GIANT METREWAVE RADIO TELESCOPE

NCRA, a centre of the school of natural sciences of the TIFR, has set up a unique facility, the Giant Metrewave Radio Telescope for radio astronomical research at metre wavelengths. GMRT is a very versatile instrument for investigating a variety of radio astrophysical problems ranging from nearby Solar system to the edge of observable Universe.

The Giant Metrewave Radio Telescope (GMRT) has been selected as a ‘Milestone’ facility by the U.S.-based Institute of Electrical and Electronics Engineers (IEEE), which is the world’s largest technical professional organisation dedicated to advancing technology in all areas related to electrical and electronics engineering.
Considering the global impact of GMRT with users from over 40 countries and the fact that it was designed and built entirely in India, the IEEE’s India office and its Pune branch had initiated the proposal to nominate GMRT for this recognition.
“The GMRT has produced important discoveries in domains such as pulsars, supernovae, galaxies, quasars, and cosmology, greatly enhancing our understanding of the Universe.”
“It is also a fitting tribute to the late Prof.

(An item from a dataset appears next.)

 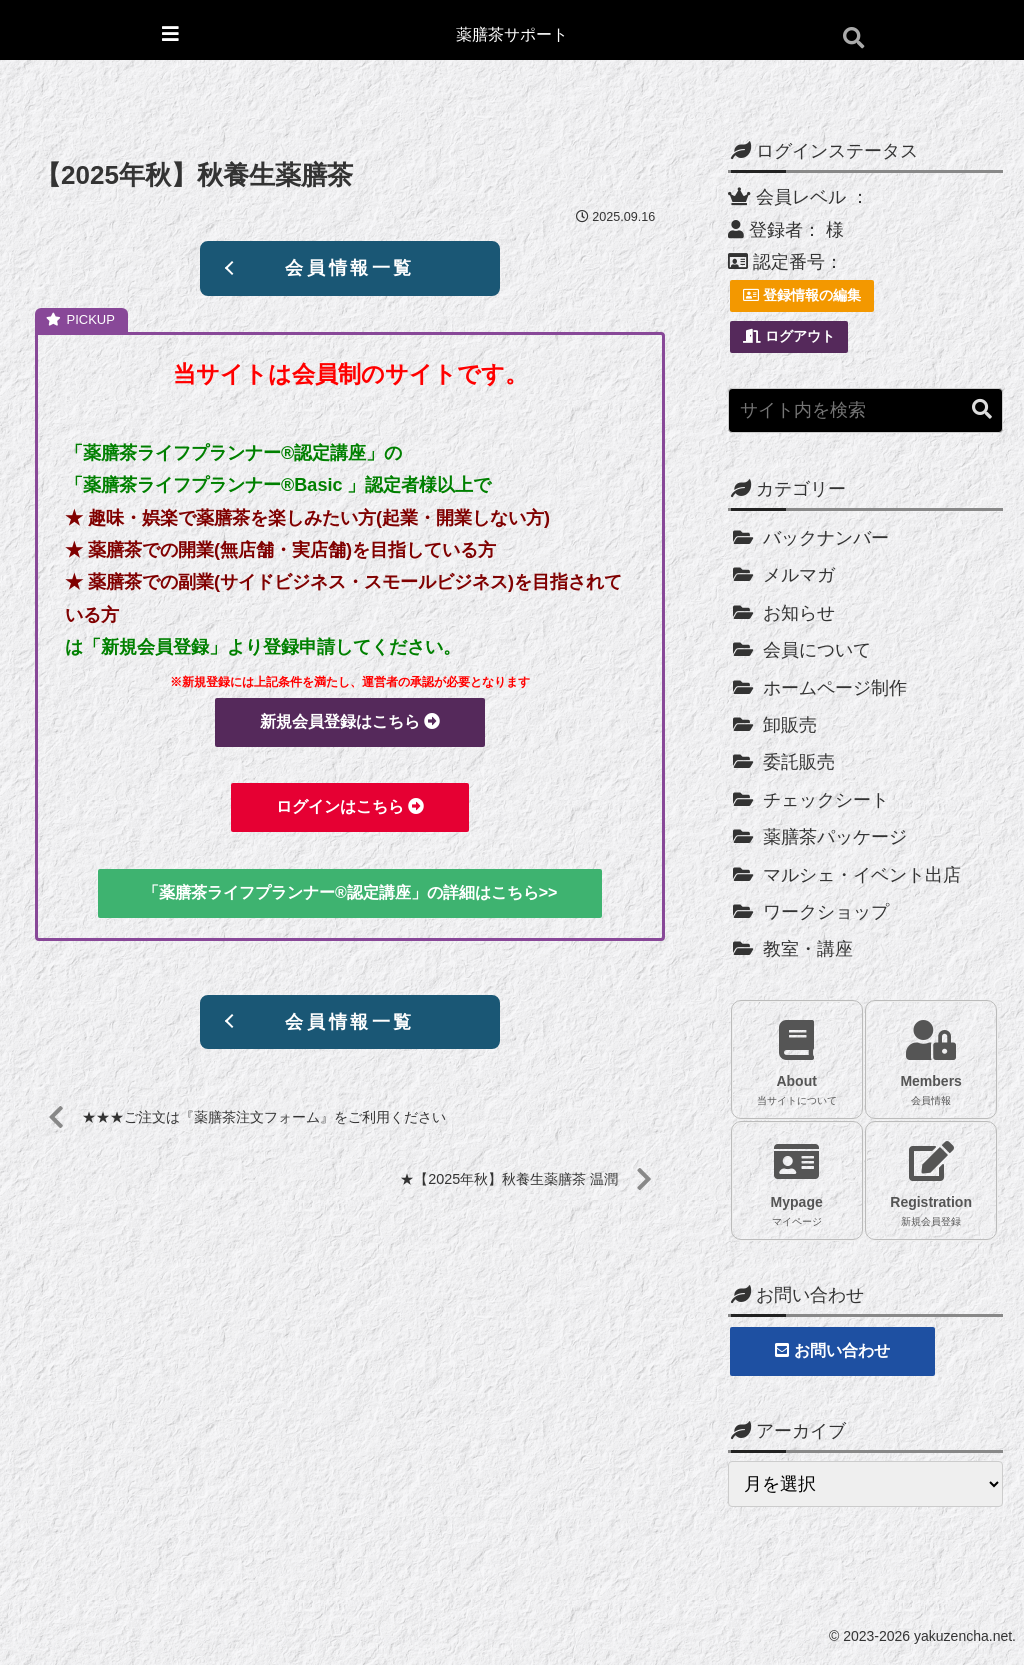 I want to click on 「薬膳茶ライフプランナー®認定講座」の詳細はこちら>>, so click(x=350, y=892).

Govind Swarup, who was the driving force behind the GMRT, and all the team members whose efforts over the last 30 years or so made the GMRT a reality, culminating in the successful upgrade of the facility.

Significance of Giant Metrewave Radio Telescope:

NCRA has set up a unique facility for radio astronomical research using the metre wavelengths range of the radio spectrum, known as the Giant Metrewave Radio Telescope (GMRT), it is located at a site about 80 km north of Pune.
GMRT consists of 30 fully steerable gigantic parabolic dishes of 45m diameter each spread over distances of upto 25 km.
GMRT is one of the most challenging experimental programmes in basic sciences undertaken by Indian scientists and engineers.
GMRT is an indigenous project. The construction of 30 large dishes at a relatively small cost has been possible due to an important technological breakthrough achieved by Indian Scientists and Engineers in the design of light-weight, low-cost dishes.
The design is based on what is being called the `SMART’ concept – for Stretch Mesh Attached to Rope Trusses.
Apart from the novel low-cost design of the parabolic dishes, the instrument has state-of-the-art electronics systems developed indigenously and consisting of the following main sub units.

- Antenna feeds at six different frequency bands between 50 MHz and 1500 MHz, having good polarization characteristics as well as simultaneous multiband operation.

- Low-noise amplifiers, local oscillator synthesizers, mixers, IF amplifiers.

- Optical fibres linking the entire array with the CEB. These are used both for the telemetry signals and local oscillator phase reference communication between the CEB and each antenna base.

- A digital 2,30,000-channel FX-type correlator providing upto 128 spectral channels and covering a maximum bandwidth of 32 MHz

Ojectives:

To detect the highly redshifted spectral line of neutral Hydrogen expected from protoclusters or protogalaxies before they condensed to form galaxies in the early phase of the Universe and
To search for and study rapidly-rotating Pulsars in our galaxy.

Goals of GMRT:

Galactic and Extragalactic Radio Sources : Because of its large collecting area and wide frequency coverage, GMRT will be an invaluable and highly versatile instrument for studying many other problems at the frontiers of astrophysics.
Pulsars and Neutron Stars : GMRT should also be an ideal instrument for the study of Pulsars (rapidly rotating neutron stars with extremely high densities of about 200 million tons per cubic cm).
Epoch of Galaxy Formation : Theories of the formation of structure in the Big-Bang Universe predict the presence of proto galaxies or proto clusters of galaxies made up of clouds of neutral Hydrogen gas before their gravitational condensation into galaxies.